Gemba Walks & IPS
“What is Lean?”, is a question many people ask me. The conventional answer is, ‘ lean means systematic identification and elimination of waste’. But, Dr. Jim Womack, who coined the term Lean has revised his definition of lean as “a daily practice of conducting experiments and accumulating knowledge”. Over the past three decades, Womack has been travelling round the world conducting his own experiments as well as observing the experiments conducted by others in their Gemba, their workplace.
“As C. Narasimhan, the former head of the operation (at Wabco-TVS) and the force behind the transformation, remarked during my tour, ‘Why do ‘catalogue’ engineers fancy machines that immediately need kaizen in order to work properly in their context? Why not just build them right from the beginning?’ And this facility has just done this, with many examples across the operation”. So writes Jim Womack in the 2nd expanded edition of GEMBA WALKS.
Published in India by us at Productivity & Quality Publishing Pvt. Ltd., for the Lean Management Institute of India, Gemba Walks offers insights, thoughts, and inspiration for every lean practitioner.
What Womack encountered at Wabco-TVS (now Wabco India Limited) with Narasimhan, wasn’t just an adoption of an efficient production system, but an adaption of the system to best suit the culture and context. In Made in India for Make in India: Indian Production System, also published by us, Narsimhan discusses the challenges of adopting the global systems in India, and shares strategies that can help turn these challenges into successes.
In the chapter on Total Lean Manufacturing ⁃ Lean Machines, Narsimhan writes:
“Machines have been the most neglected resource … as far as improving cost efficiency is concerned. The focus has been how to eliminate waste and poor efficiencies through process re-engineering and save money. As far as machines are concerned, we have focused on its output only in terms of productivity, quality and downtime. We rarely consider the following questions:
- Is the machines’ design optimally suiting our purpose?

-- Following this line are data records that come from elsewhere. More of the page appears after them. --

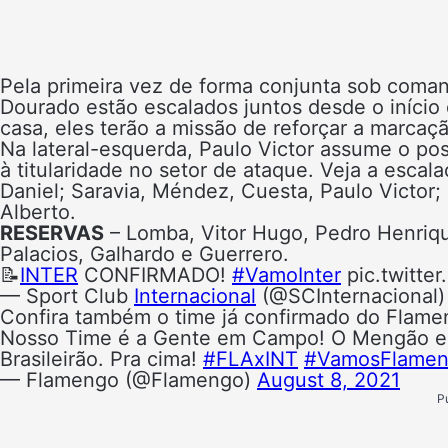
Pela primeira vez de forma conjunta sob coman
Dourado estão escalados juntos desde o início
casa, eles terão a missão de reforçar a marcaç
Na lateral-esquerda, Paulo Victor assume o po
à titularidade no setor de ataque. Veja a escal
Daniel; Saravia, Méndez, Cuesta, Paulo Victor; 
Alberto.
RESERVAS
– Lomba, Vitor Hugo, Pedro Henrique
Palacios, Galhardo e Guerrero.
📝
INTER
CONFIRMADO!
#VamoInter
pic.twitte
— Sport Club
Internacional
(@SCInternacional
Confira também o time já confirmado do Flame
Nosso Time é a Gente em Campo! O Mengão está
Brasileirão. Pra cima!
#FLAxINT
#VamosFlame
— Flamengo (@Flamengo)
August 8, 2021
P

- Are all peripherals useful for us?
- Is there an alternate solution available for the same?
- Is it operator friendly?
- Is it TPM friendly?
- What will be the running cost?
- Are we paying the right price?
Traditionally, a machine manufacturer sells a standard or a catalogue machine that has many unwanted elements not really required. They do not make build and design all peripherals in a machine; instead, assemble standard systems that are available outside. They use such systems or components keeping high buffer safety margins, resulting in over capacity peripherals…. Term such machines as FAT Machines. These add to the cost of the machine. In addition, these machines run at a higher operating cost, as they consume more energy and consumables. The cost of maintenance is also high.”
Narasimhan advocates a company design its own peripherals:
- Lean Electrical System
- Lean Hydraulic system
- Lean Coolant System
- Lean Lubrication System
- Lean Pneumatic System
He describes each of these peripherals in detail along with the benefits of lean machines such as reduced energy, oil, coolant, lubrication consumption; space saving; easy maintenance, etc. Narasimhan also provides a useful checklist for factors to be considered while buying a new machine.
That we struggle with the applications of recommendations from global instances to our manufacturing industries, should not deter us from adopting these systems but push us to adapt them into home-grown systems that are tailor made for India.